Humidity and temperature (DHT11/DHT22) in Arduino - Time & Space Complexity
When reading humidity and temperature from sensors like DHT11 or DHT22, it's important to understand how the time to get data changes as we read more times or handle more sensors.
We want to know how the program's running time grows when we increase the number of readings.
Analyze the time complexity of the following code snippet.
#include "DHT.h"
#define DHTPIN 2
#define DHTTYPE DHT11
DHT dht(DHTPIN, DHTTYPE);
void setup() {
Serial.begin(9600);
dht.begin();
}
void loop() {
float h = dht.readHumidity();
float t = dht.readTemperature();
delay(2000);
}
This code reads humidity and temperature once every 2 seconds from a single DHT11 sensor.
Identify the loops, recursion, array traversals that repeat.
- Primary operation: Reading humidity and temperature from the sensor.
- How many times: Once every 2 seconds, repeated indefinitely in the loop.
Each reading takes roughly the same time, so if we take more readings, the total time grows directly with the number of readings.
| Input Size (n readings) | Approx. Operations |
|---|---|
| 10 | 10 sensor reads |
| 100 | 100 sensor reads |
| 1000 | 1000 sensor reads |
Pattern observation: The time grows linearly as we increase the number of readings.
Time Complexity: O(n)
This means the total time to read data grows directly in proportion to how many times we read the sensor.

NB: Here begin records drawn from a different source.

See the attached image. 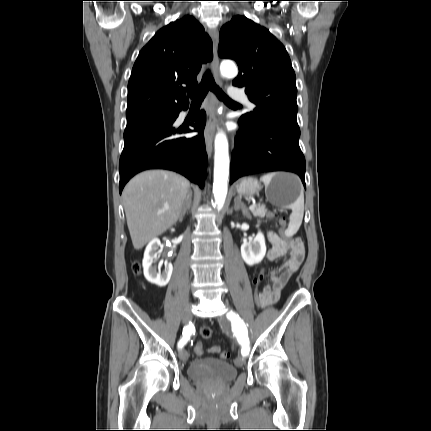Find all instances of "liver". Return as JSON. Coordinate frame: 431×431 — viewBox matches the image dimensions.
<instances>
[{
	"label": "liver",
	"instance_id": "liver-1",
	"mask_svg": "<svg viewBox=\"0 0 431 431\" xmlns=\"http://www.w3.org/2000/svg\"><path fill=\"white\" fill-rule=\"evenodd\" d=\"M190 182L164 170H149L131 179L122 199L132 244L141 249L180 218Z\"/></svg>",
	"mask_w": 431,
	"mask_h": 431
}]
</instances>
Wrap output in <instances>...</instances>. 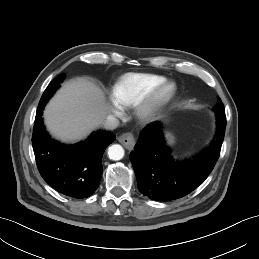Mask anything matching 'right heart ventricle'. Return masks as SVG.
I'll use <instances>...</instances> for the list:
<instances>
[{
    "label": "right heart ventricle",
    "mask_w": 259,
    "mask_h": 259,
    "mask_svg": "<svg viewBox=\"0 0 259 259\" xmlns=\"http://www.w3.org/2000/svg\"><path fill=\"white\" fill-rule=\"evenodd\" d=\"M166 81L164 76L147 73H129L112 87L111 97L120 109L131 107L142 95Z\"/></svg>",
    "instance_id": "right-heart-ventricle-1"
}]
</instances>
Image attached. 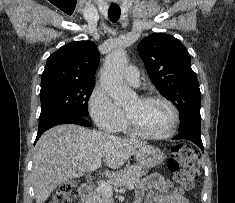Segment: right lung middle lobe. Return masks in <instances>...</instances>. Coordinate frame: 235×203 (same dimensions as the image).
<instances>
[{
  "mask_svg": "<svg viewBox=\"0 0 235 203\" xmlns=\"http://www.w3.org/2000/svg\"><path fill=\"white\" fill-rule=\"evenodd\" d=\"M94 82H56L41 86V114L39 121L60 114L88 117L87 103Z\"/></svg>",
  "mask_w": 235,
  "mask_h": 203,
  "instance_id": "dd1d6c3e",
  "label": "right lung middle lobe"
}]
</instances>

[X] Wrong: "Reading from the sensor is instant and does not affect program time."
[OK] Correct: Each sensor read takes a fixed amount of time (usually around 250 milliseconds to 1 second), so reading many times adds up and affects total running time.
Understanding how sensor reading time adds up helps you design efficient programs that handle data smoothly without delays piling up.
"What if we read from multiple DHT sensors in the same loop? How would the time complexity change?"